We discovered, that every byte in the stream of 400 is called with push(&) separately. That is quite inefficient, because this results in many function calls and nested loops, even it it declared as packed and a push method with a length parameter is provided. Why is the embedded proto code not generated, that it serializes all 400 bytes in one? I have not seen push(&, length) is called in embedded proto files such as field.h or similar.

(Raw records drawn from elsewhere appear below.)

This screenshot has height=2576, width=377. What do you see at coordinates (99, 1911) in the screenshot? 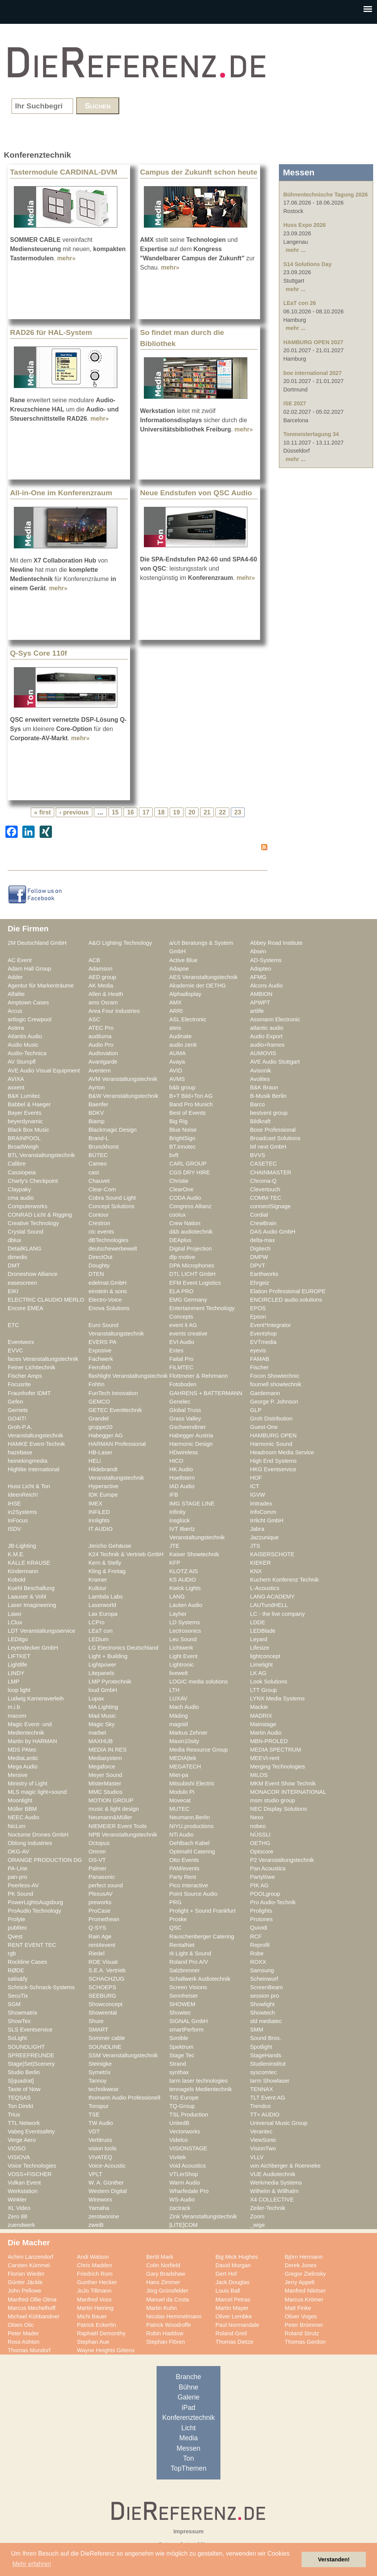
I see `ProCase` at bounding box center [99, 1911].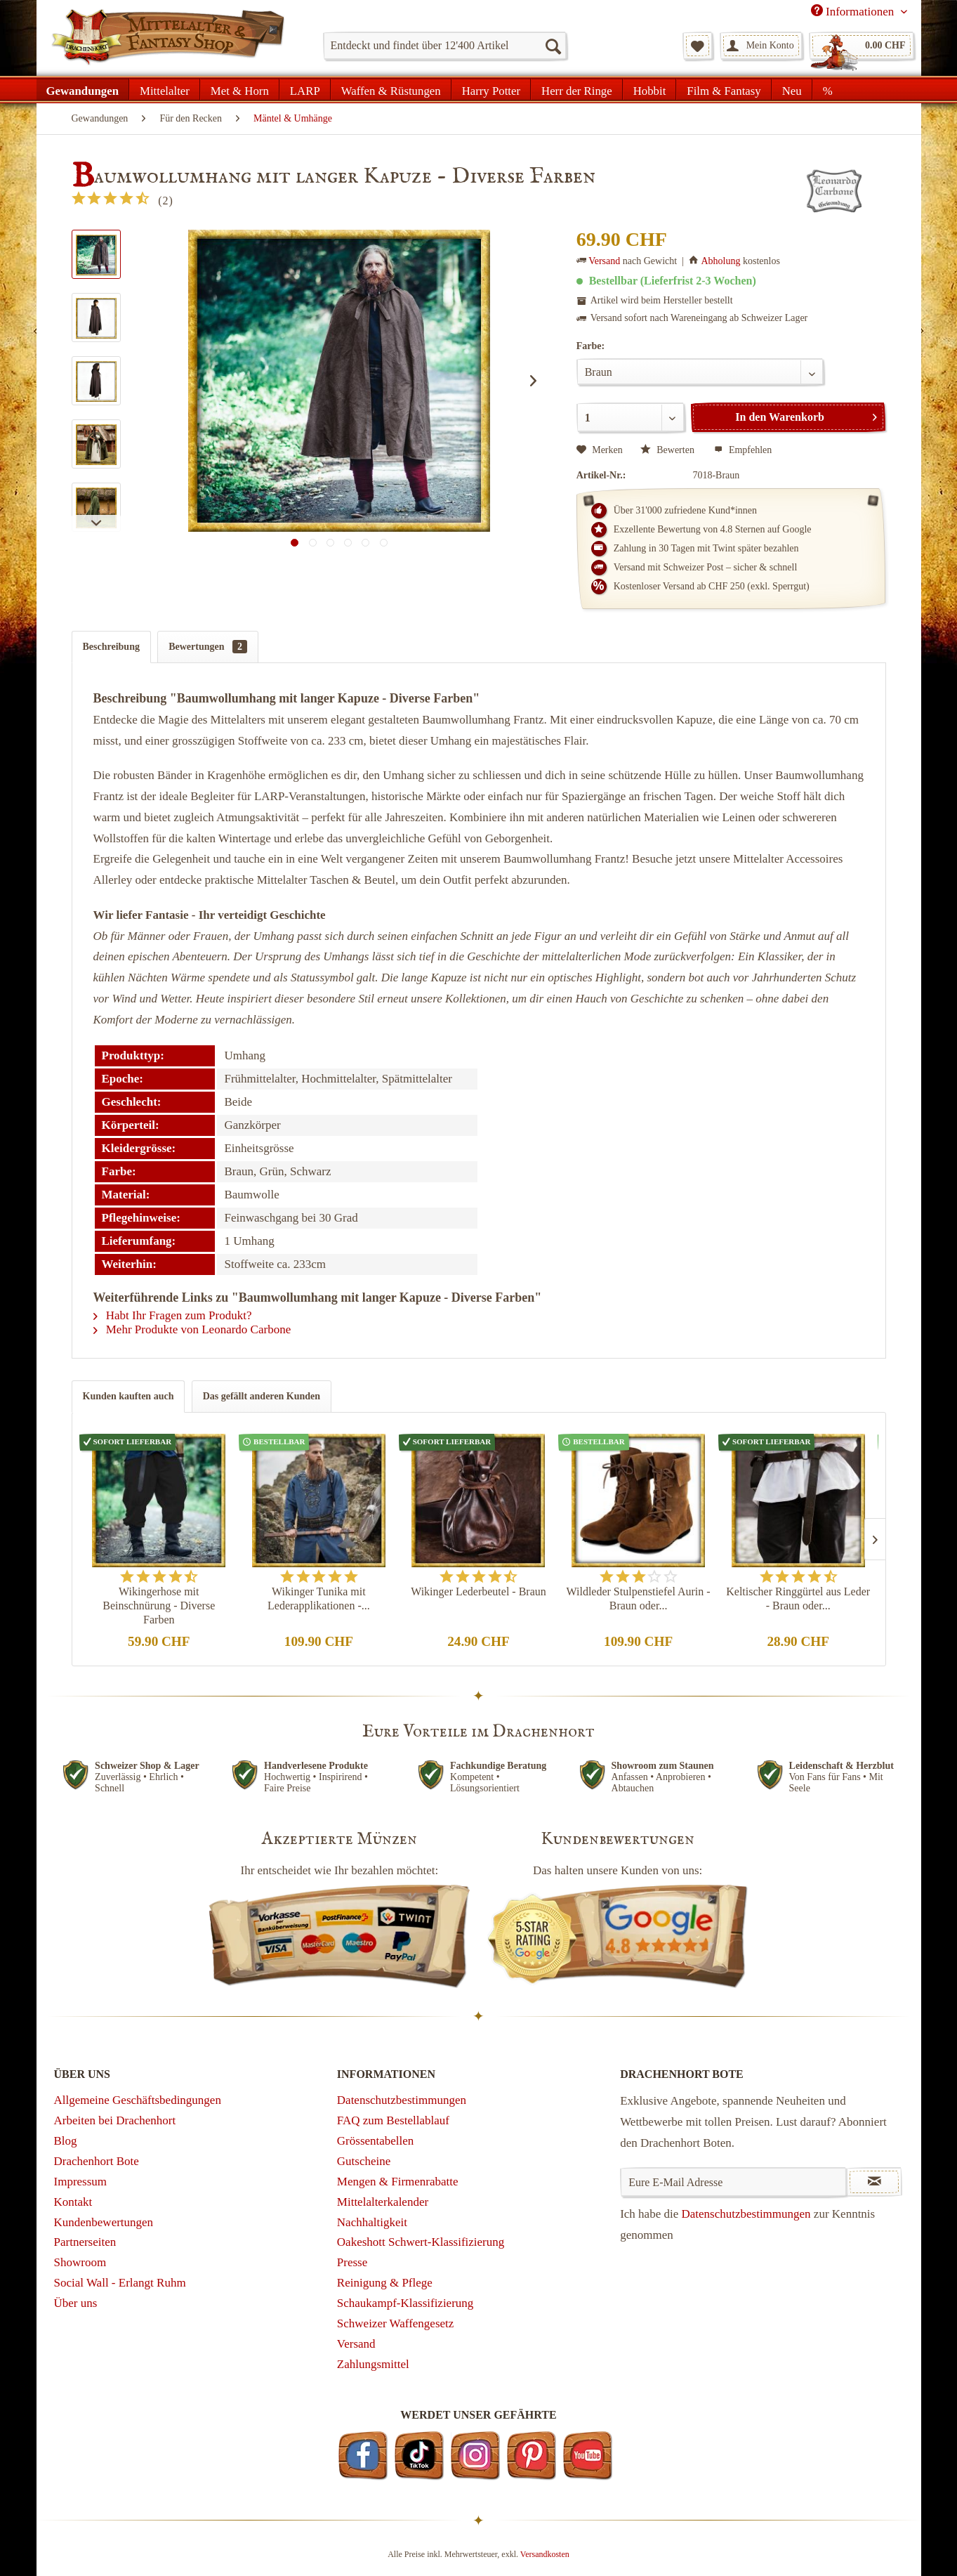 The height and width of the screenshot is (2576, 957). I want to click on [LARP], so click(305, 89).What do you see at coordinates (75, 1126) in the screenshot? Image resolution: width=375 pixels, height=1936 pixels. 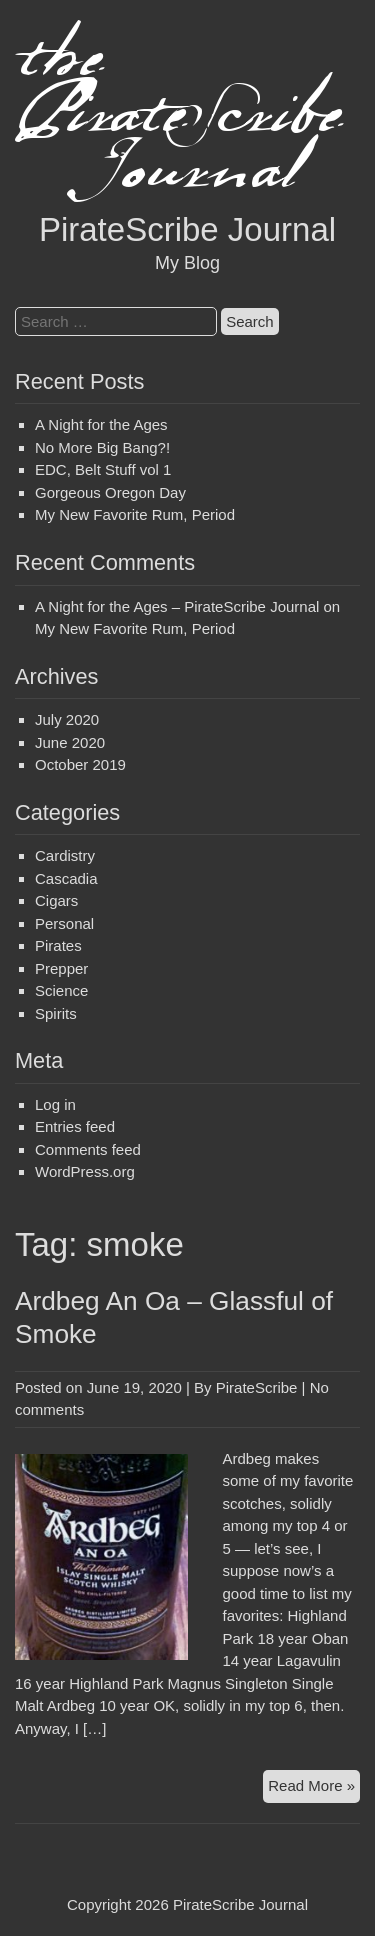 I see `Entries feed` at bounding box center [75, 1126].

Are our protobufs correct? We tried alternatives like using uint32 instead of fixed32 to avoid compressing to speed up the calculation time. Also we used following protobuf, which are not supported by packaging, so we dropped it:

// Datapair are not packed, because it is not a primitive type
message Datapair {
  uint32 tof1 = 1;
  uint32 tof2 = 2;
}
message Data {
  Datapair datapair = 1;
  optional StatusCode result = 2;
}

The bus usage is not a problem, we have 10MBit/s which we do not use all.
We also thought, about shifting the packeting into another thread, and do the acquisition work of the sensor data in a more important task, but that is to be avoided, since we need to change architecture.
Do we use embedded proto correctly? What improvements can we expect to gain?